Nebivolol blocks β1- and β2-receptors, with many times greater selectivity for β1-receptors. A blockade of β1-receptors prevents endogenous ligands epinephrine and norepinephrine from binding to these receptors. These normally increase the frequency and force of the heartbeat. Blockade by nebivolol restores the abnormally increased heart rate to normal and allows the heart to pump blood more efficiently into the circulation. By blocking the β2-receptors, the smooth muscle of the blood vessels relaxes, resulting in a decrease in blood pressure. However, due to the high selectivity for β1-receptors, this effect is not very pronounced.
Absorption of nebivolol is not influenced by food intake. The maximum plasma level is reached after approximately 2-4 hours. The drug is 98% bound to serum albumin. Excretion occurs in both urine and stool. The half-life is about 12 hours.
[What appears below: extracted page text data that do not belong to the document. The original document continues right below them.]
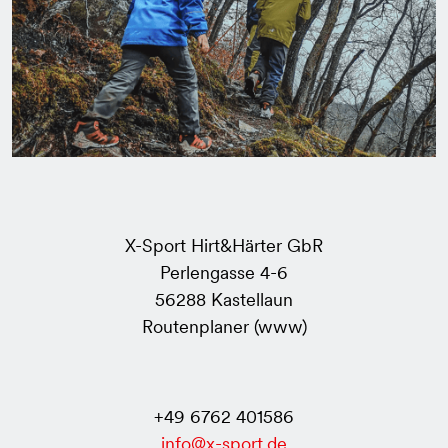
X-Sport Hirt&Härter GbR
Perlengasse 4-6
56288 Kastellaun
Routenplaner (www)
+49 6762 401586
info@x-sport.de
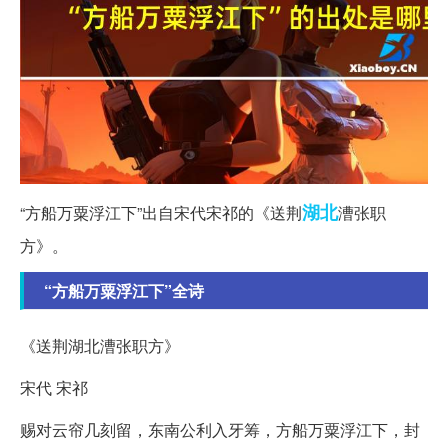
湖北
“方船万粟浮江下”出自宋代宋祁的《送荆
漕张职
方》。
“方船万粟浮江下”全诗
《送荆湖北漕张职方》
宋代 宋祁
赐对云帘几刻留，东南公利入牙筹，方船万粟浮江下，封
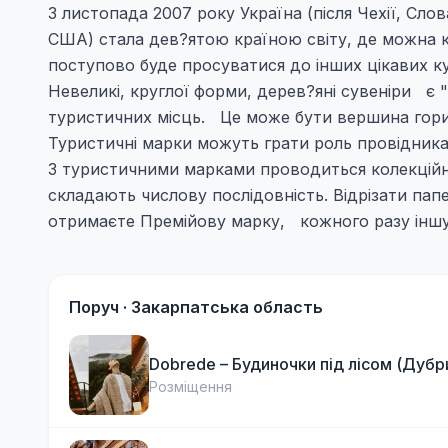
З листопада 2007 року Україна (після Чехії, Слов
США) стала дев?ятою країною світу, де можна к
поступово буде просуватися до інших цікавих ку
Невеликі, круглої форми, дерев?яні сувеніри є
туристичних місць. Це може бути вершина гори, 
Туристичні марки можуть грати роль провідника
З туристичними марками проводиться колекційна
складають числову послідовність. Відрізати папе
отримаєте Премійову марку, кожного разу іншу
Поруч ·
Закарпатська область
Dobrede – Будиночки під лісом (Дубр
Розміщення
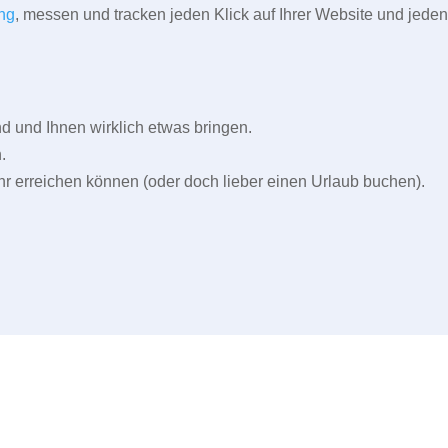
ng
, messen und tracken jeden Klick auf Ihrer Website und jeden
und Ihnen wirklich etwas bringen.
.
r erreichen können (oder doch lieber einen Urlaub buchen).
Metabolism occurs in the liver and is catalyzed primarily by the enzyme CYP2D6. Due to genetic variations in the population, there are individuals who produce increased or decreased amounts of this enzyme. This can lead to considerable variations in the active ingredient in these individuals, which can influence the effect. Especially in the so-called "poor CYP2D6 metabolizers" (too little CYP2D6 present), increased plasma levels and thus increased undesirable side effects may occur after taking nebivolol. This particularly affects parts of the Caucasian population and individuals of African descent.
Simultaneous intake with substances that are also degraded by CYP2D6 or intake of substances that inhibit or induce CYP2D6 may lead to altered serum concentrations. This may result in increased side effects or a lack of effect.